Seni puisi di satu pihak harus mampu mengajak seseorang beriman, mengagungkan Allah, dan di pihak lain ia harus mampu mengasimilasi sifat-sifat Allah pada diri manusia seperti cinta kasih, penyayang dan lain sebagainya yang mampu membawa kedamaian bagi umat manusia. Hal ini tidak berarti penyair berkarya untuk menyaingi Allah, tetapi ia berkarya untuk menyesuaikan diri secara lebih baik dengan tata ciptaan-Nya. Secara maknawi, karya puisi tidak dimaksudkan menambah jumlah pemeluk, melainkan memperdalam serta mempermudah hubungan manusia dengan Allah, terlepas dari segala penyakit hipokrisi.

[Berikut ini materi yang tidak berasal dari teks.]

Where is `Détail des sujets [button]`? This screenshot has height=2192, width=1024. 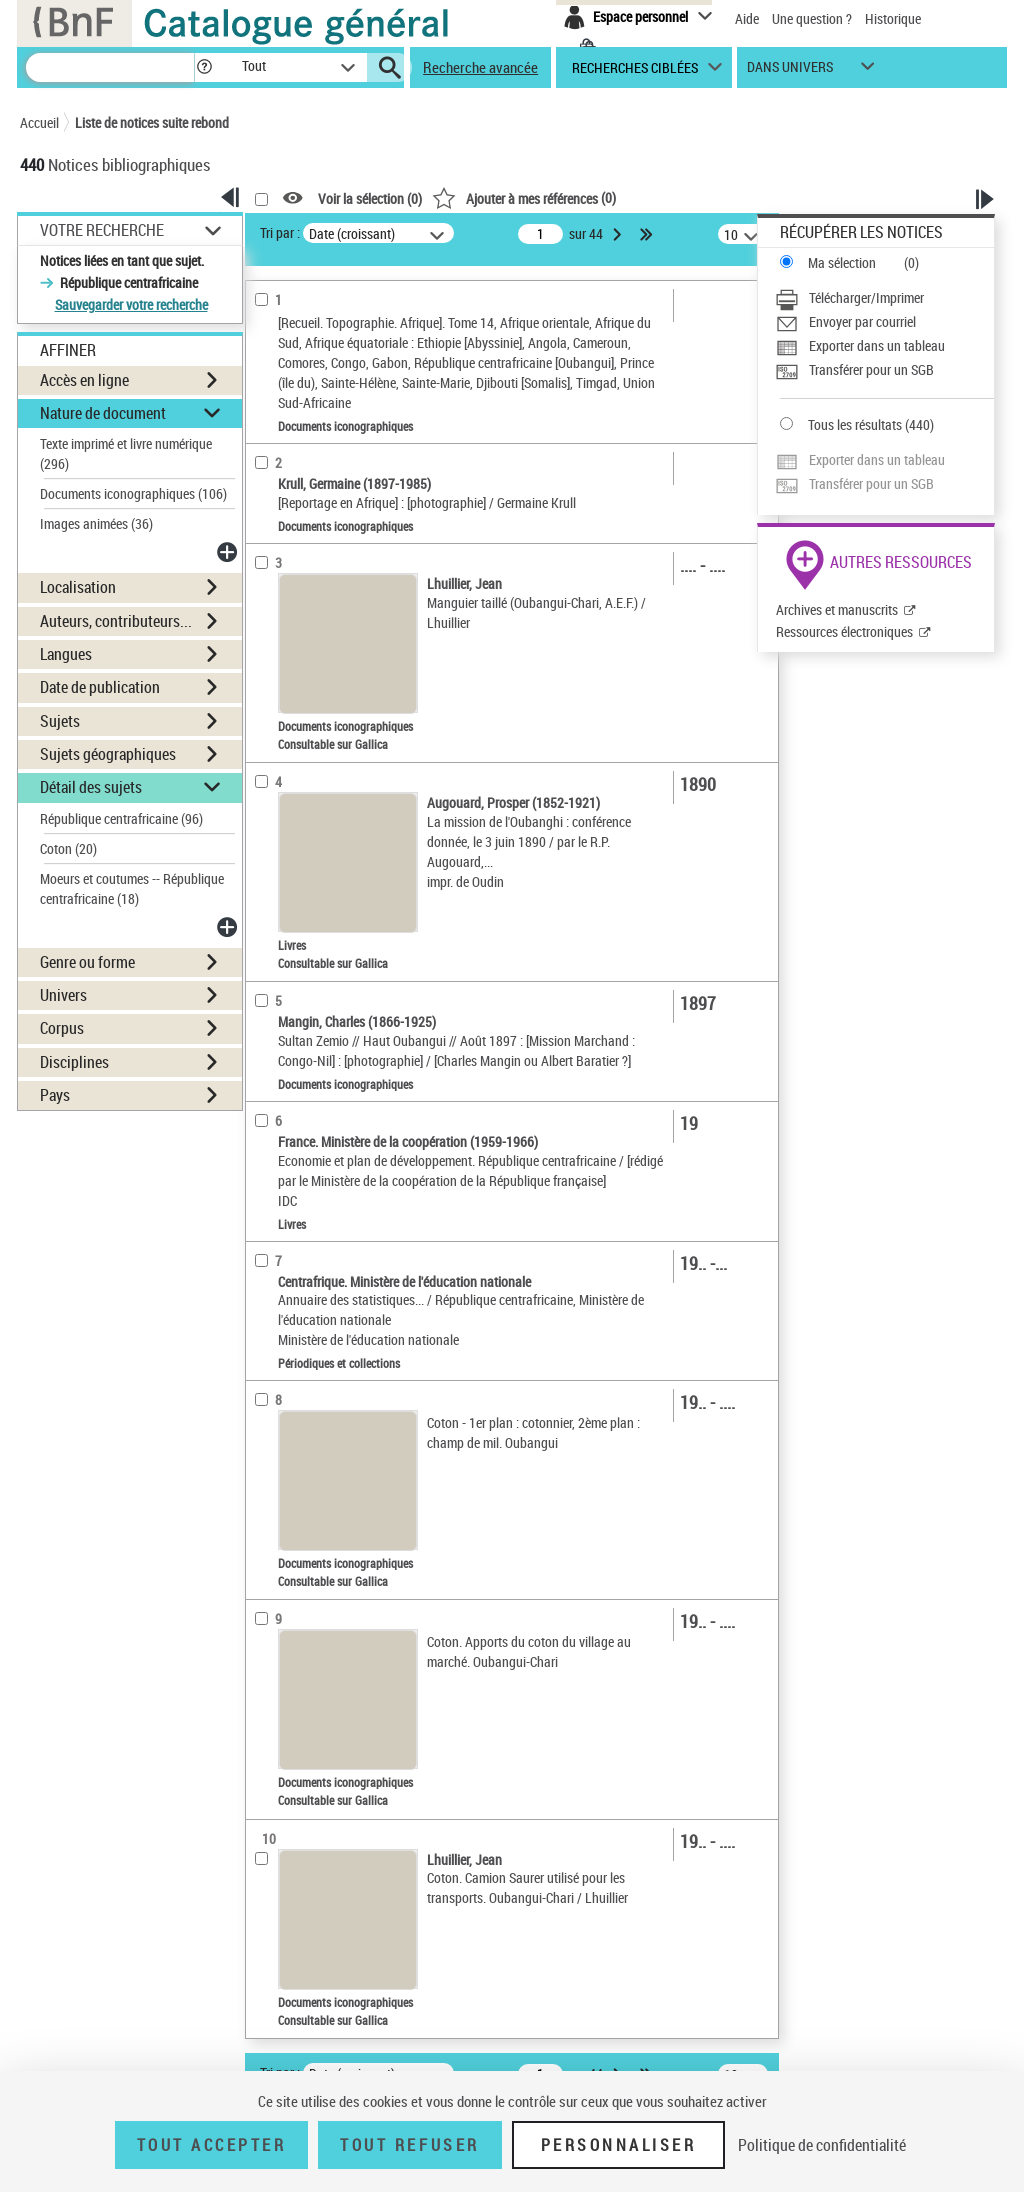 Détail des sujets [button] is located at coordinates (91, 787).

Komunikasi antara manusia-penyair dengan Allah realisasinya bisa meluas, bisa pula menyempit perspektifnya. Secara luas, bentuk komunikasi antara manusia-penyair dengan Allah teraktualisasi dalam bentuk kekaguman manusia-penyair akan berbagai bentuk ciptaan Allah (Allah adalah Maha Kreator yang mampu menciptakan alam semesta beserta isinya). Manusia-penyair, dalam konteks ini hanyalah peniru secara mimesis. Dari tangan manusia-penyair lalu lahir berbagai karya yang secara mimesis tidak dimaksudkan menandingi kreativitas Allah, melainkan sebagai semacam perpanjangan tangan. Hitung-hitung manusia-penyair bertindak sebagai kafilah di bumi yang dengan suntuk mengangungkan berbagai Keindahan Ciptaan Allah.

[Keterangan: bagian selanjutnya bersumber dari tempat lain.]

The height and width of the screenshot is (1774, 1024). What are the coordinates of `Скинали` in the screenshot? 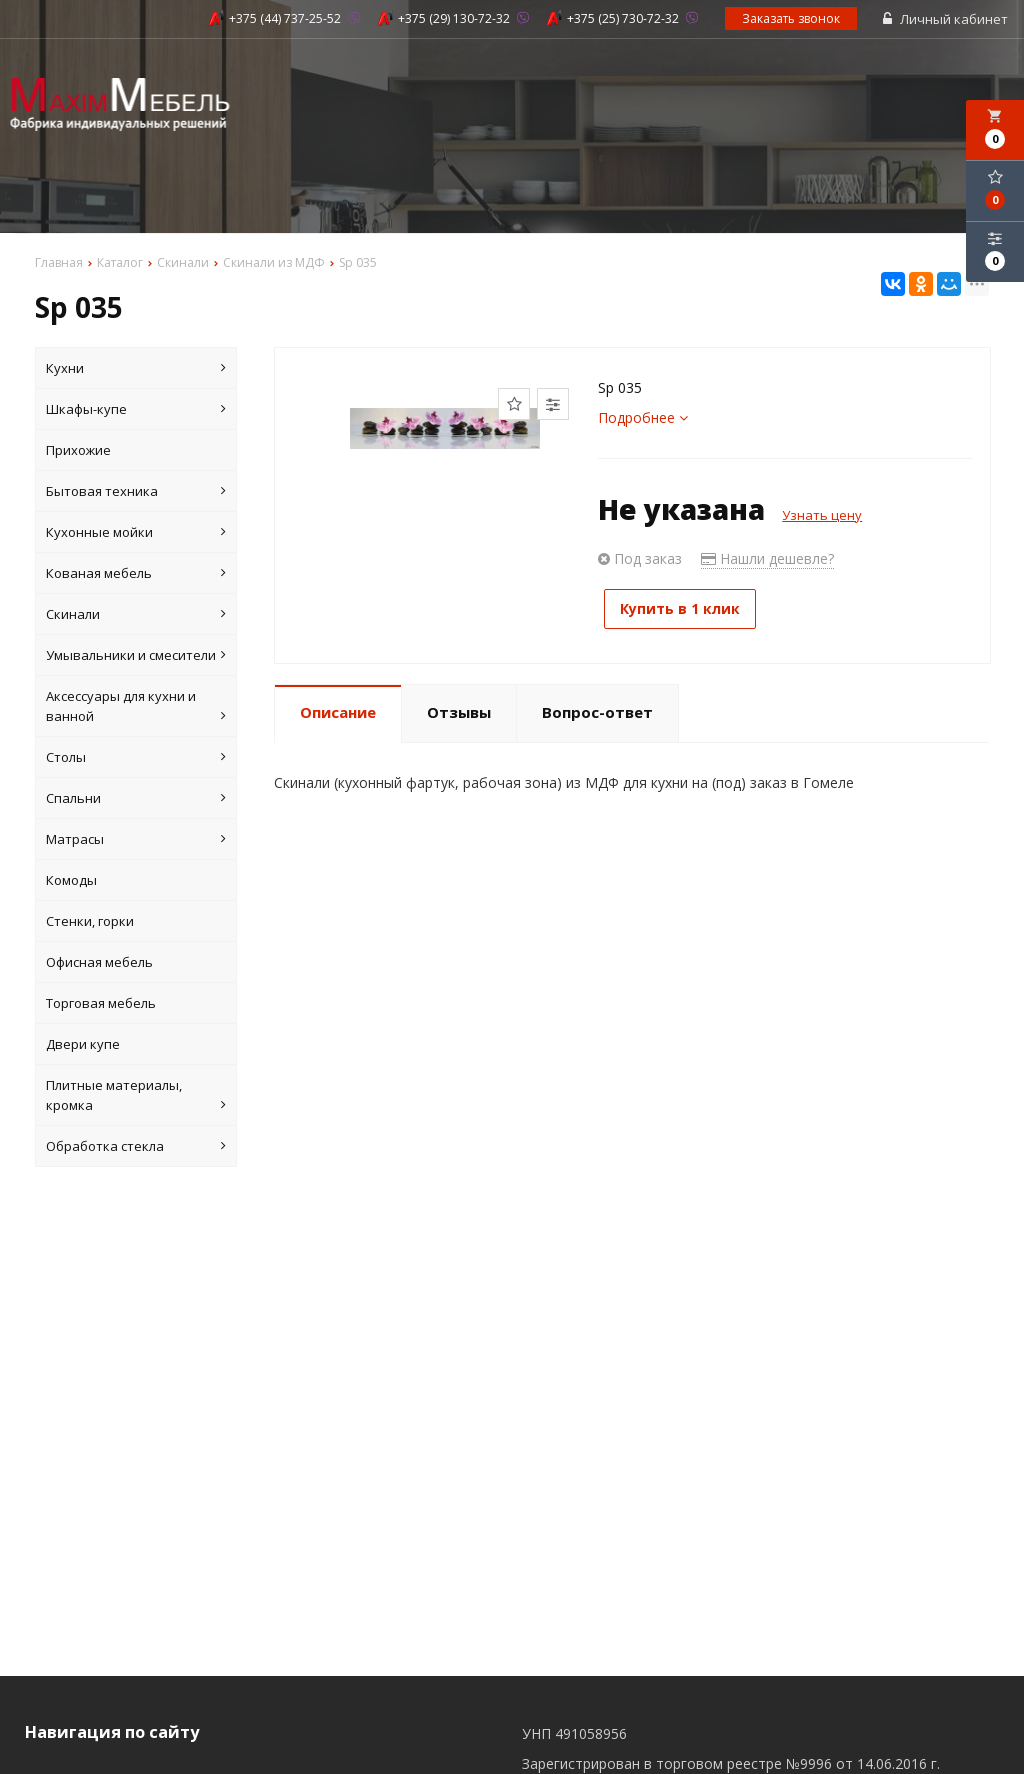 It's located at (136, 615).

Selain itu, manusia-penyair ternyata juga merupakan makhluk individu dan makhluk sosial dalam pranata sosiologis. Secara individual, manusia-penyair memiliki atensi pada masalah-masalah personal sebagai pangkal tolak konsepsi estetis dalam setiap berkarya. Dalam perspektif individual pula, manusia-penyair selalu dirundung kegelisahan untuk berdekatan dengan Sang Khalik. Lantaran Sang Khalik sifatnya serba “Maha”, secara personal manusia terkadang serupa debu di “terompah-Nya”. Manusia lantas merasa kecil, kotor, dan silau oleh Cahaya Maha Cahaya. Manusia secara personal juga terkadang penasaran untuk menyibak rahasia ciptaan-Nya: alam semesta beserta isinya acapkali membuat manusia “terluka” oleh berbagai penyebab. Selain itu,secara watak personal manusia ialah memiliki rasa ingin tahu segalanya, termasuk rahasia-Nya.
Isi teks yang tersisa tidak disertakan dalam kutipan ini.